◆ **WHAT YOU WILL DO**: Output the records that follow, with every character intact.

◆ **DATA SHOWN**:
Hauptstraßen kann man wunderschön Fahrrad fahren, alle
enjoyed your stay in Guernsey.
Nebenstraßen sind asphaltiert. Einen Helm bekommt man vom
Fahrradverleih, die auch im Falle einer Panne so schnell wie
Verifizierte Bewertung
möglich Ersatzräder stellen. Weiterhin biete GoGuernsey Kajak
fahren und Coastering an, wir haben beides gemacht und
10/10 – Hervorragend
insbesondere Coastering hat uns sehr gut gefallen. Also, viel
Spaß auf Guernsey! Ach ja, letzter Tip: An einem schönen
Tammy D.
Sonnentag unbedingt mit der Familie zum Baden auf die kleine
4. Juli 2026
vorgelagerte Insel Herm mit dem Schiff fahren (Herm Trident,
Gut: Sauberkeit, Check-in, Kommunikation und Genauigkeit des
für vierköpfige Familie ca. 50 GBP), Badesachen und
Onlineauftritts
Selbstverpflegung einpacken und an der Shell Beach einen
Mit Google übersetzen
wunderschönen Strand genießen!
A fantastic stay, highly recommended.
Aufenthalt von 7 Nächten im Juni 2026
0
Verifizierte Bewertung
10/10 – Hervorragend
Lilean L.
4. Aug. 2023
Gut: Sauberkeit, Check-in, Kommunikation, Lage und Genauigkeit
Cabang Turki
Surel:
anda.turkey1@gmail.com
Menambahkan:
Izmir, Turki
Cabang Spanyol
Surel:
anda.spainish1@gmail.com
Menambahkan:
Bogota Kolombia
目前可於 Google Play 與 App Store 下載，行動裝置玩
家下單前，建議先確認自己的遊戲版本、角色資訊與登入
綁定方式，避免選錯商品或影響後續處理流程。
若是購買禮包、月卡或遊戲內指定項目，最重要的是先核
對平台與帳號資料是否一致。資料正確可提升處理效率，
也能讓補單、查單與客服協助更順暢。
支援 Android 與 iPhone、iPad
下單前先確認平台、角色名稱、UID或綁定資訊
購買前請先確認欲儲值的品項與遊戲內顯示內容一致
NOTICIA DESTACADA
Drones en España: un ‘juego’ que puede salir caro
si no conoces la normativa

◆ **EXERCISE ANSWER**:
Hauptstraßen kann man wunderschön Fahrrad fahren, alle
enjoyed your stay in Guernsey.
Nebenstraßen sind asphaltiert. Einen Helm bekommt man vom
Fahrradverleih, die auch im Falle einer Panne so schnell wie
Verifizierte Bewertung
möglich Ersatzräder stellen. Weiterhin biete GoGuernsey Kajak
fahren und Coastering an, wir haben beides gemacht und
10/10 – Hervorragend
insbesondere Coastering hat uns sehr gut gefallen. Also, viel
Spaß auf Guernsey! Ach ja, letzter Tip: An einem schönen
Tammy D.
Sonnentag unbedingt mit der Familie zum Baden auf die kleine
4. Juli 2026
vorgelagerte Insel Herm mit dem Schiff fahren (Herm Trident,
Gut: Sauberkeit, Check-in, Kommunikation und Genauigkeit des
für vierköpfige Familie ca. 50 GBP), Badesachen und
Onlineauftritts
Selbstverpflegung einpacken und an der Shell Beach einen
Mit Google übersetzen
wunderschönen Strand genießen!
A fantastic stay, highly recommended.
Aufenthalt von 7 Nächten im Juni 2026
0
Verifizierte Bewertung
10/10 – Hervorragend
Lilean L.
4. Aug. 2023
Gut: Sauberkeit, Check-in, Kommunikation, Lage und Genauigkeit
Cabang Turki
Surel:
anda.turkey1@gmail.com
Menambahkan:
Izmir, Turki
Cabang Spanyol
Surel:
anda.spainish1@gmail.com
Menambahkan:
Bogota Kolombia
目前可於 Google Play 與 App Store 下載，行動裝置玩
家下單前，建議先確認自己的遊戲版本、角色資訊與登入
綁定方式，避免選錯商品或影響後續處理流程。
若是購買禮包、月卡或遊戲內指定項目，最重要的是先核
對平台與帳號資料是否一致。資料正確可提升處理效率，
也能讓補單、查單與客服協助更順暢。
支援 Android 與 iPhone、iPad
下單前先確認平台、角色名稱、UID或綁定資訊
購買前請先確認欲儲值的品項與遊戲內顯示內容一致
NOTICIA DESTACADA
Drones en España: un ‘juego’ que puede salir caro
si no conoces la normativa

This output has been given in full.